15 April 2009

In Which Sarge Must Make an Aside to Peru, Leaving Shanghai and His Beloved Cody

the 13th:

It has been some time,

Sometimes the cold in the mountains feels like a slap to the marrow of my bones, Cpl. I sit here under my poncho, the fire does its slow dance and the local men look at me like I might know something they don't, but they also know things I do not, and they hold them like talismans they will not give up save to protect the life of their firstborns. The night passes this way, strange sounds about us and occasionally a faraway shout. They are tracking us and don't care too much to hide it. Who they are isn't quite clear, and I hesitate to jump to conclusions. Especially when I remember that incident in Mali.

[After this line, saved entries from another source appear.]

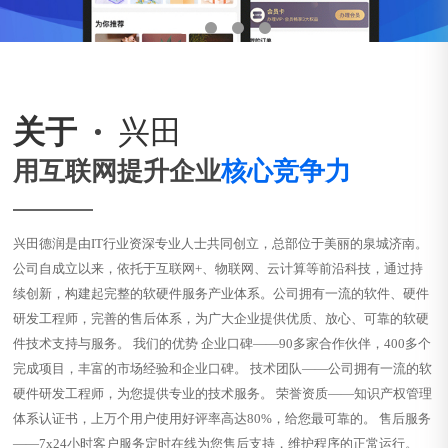
关于
兴田
用互联网提升企业
核心竞争力
兴田德润是由IT行业资深专业人士共同创立，总部位于美丽的泉城济南。
公司自成立以来，依托于互联网+、物联网、云计算等前沿科技，通过持
续创新，构建起完整的软硬件服务产业体系。公司拥有一流的软件、硬件
研发工程师，完善的售后体系，为广大企业提供优质、放心、可靠的软硬
件技术支持与服务。 我们的优势 企业口碑——90多家合作伙伴，400多个
完成项目，丰富的市场经验和企业口碑。 技术团队——公司拥有一流的软
硬件研发工程师，为您提供专业的技术服务。 荣誉资质——知识产权管理
体系认证书，上万个用户使用好评率高达80%，给您最可靠的。 售后服务
——7x24小时客户服务定时在线为您售后支持，维护程序的正常运行。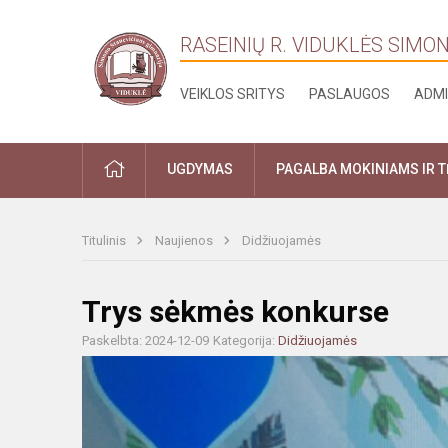
RASEINIŲ R. VIDUKLĖS SIMO
VEIKLOS SRITYS
PASLAUGOS
ADMI
PRADŽIA
UGDYMAS
PAGALBA MOKINIAMS IR 
Titulinis
Naujienos
Didžiuojamės
Trys sėkmės konkurse
Paskelbta: 2024-12-09
Kategorija:
Didžiuojamės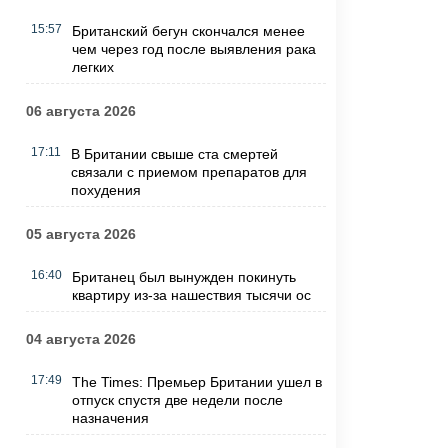
15:57
Британский бегун скончался менее
чем через год после выявления рака
легких
06 августа 2026
17:11
В Британии свыше ста смертей
связали с приемом препаратов для
похудения
05 августа 2026
16:40
Британец был вынужден покинуть
квартиру из-за нашествия тысячи ос
04 августа 2026
17:49
The Times: Премьер Британии ушел в
отпуск спустя две недели после
назначения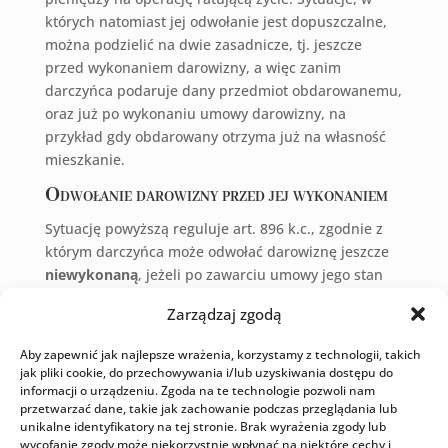
których natomiast jej odwołanie jest dopuszczalne,
można podzielić na dwie zasadnicze, tj. jeszcze
przed wykonaniem darowizny, a więc zanim
darczyńca podaruje dany przedmiot obdarowanemu,
oraz już po wykonaniu umowy darowizny, na
przykład gdy obdarowany otrzyma już na własność
mieszkanie.
Odwołanie darowizny przed jej wykonaniem
Sytuację powyższą reguluje art. 896 k.c., zgodnie z
którym darczyńca może odwołać darowiznę jeszcze
niewykonaną
, jeżeli po zawarciu umowy jego stan
majątkowy uległ takiej zmianie, że
wykonanie
Zarządzaj zgodą
darowizny nie może nastąpić bez uszczerbku dla
jego własnego utrzymania odpowiednio do jego
Aby zapewnić jak najlepsze wrażenia, korzystamy z technologii, takich
usprawiedliwionych potrzeb albo bez uszczerbku
jak pliki cookie, do przechowywania i/lub uzyskiwania dostępu do
dla ciążących na nim ustawowych obowiązków
informacji o urządzeniu. Zgoda na te technologie pozwoli nam
przetwarzać dane, takie jak zachowanie podczas przeglądania lub
alimentacyjnych.
unikalne identyfikatory na tej stronie. Brak wyrażenia zgody lub
wycofanie zgody może niekorzystnie wpłynąć na niektóre cechy i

Medicine Man was here, I feel it. I see it in the strange deaths and arrangements of bones I sometimes come across in the remotest villages. The broken tables and shattered vials, the dogs who will not enter the villages but scavenge along the dissipating borders that separate these places from the nature they sprang from God knows how long ago. I am not here to find him. I am no match for him yet, for I know not how he plays this game. The French Separatists love him for his weapons and his cruelty, but he holds them in contempt for their simplistic political designs. Medicine Man, his aesthetics, his hubris – he insists on larger goals: his is the work of changing the human destiny.

Here I will discover something I believe. For I believe it was here he made the discovery that altered the course of his life. Here we see him twenty years ago, and then see nothing of him until he is in Australia, defeated for a moment by a crazy dog and his desperate companion. But we hear the whispers of his shadow crawling across the lonely places. We hear the myths told from outpost to outpost of a man and men who do terrible things. What was it of death he discovered here? What did it mean? There is a village where perhaps this answer might be discovered. At least enough to throw some light on the shadow, and to diminish its reach. I must go now, Panzito is here and tells me I must rest. Of the men, I trust him the most. His daughter is beautiful, at the convent school she leads the daily prayers and the day we left Panzito's village she ran to me and said in a delightful Spanish: "I will say my most beautiful prayer for you!" I leaned down to her and asked her if she remembered my stories about the dog, Cody. "Yes," she nodded her head seriously, "he is a good dog. The best dog."

"Pray for him," I said.

She nodded her head seriously, for I had given her a mission. Panzito laughed. "You and dogs!" he cried. "You are natural brothers!"

Now I must sleep, and hope somewhere I am missed. Somewhere I am prayed for.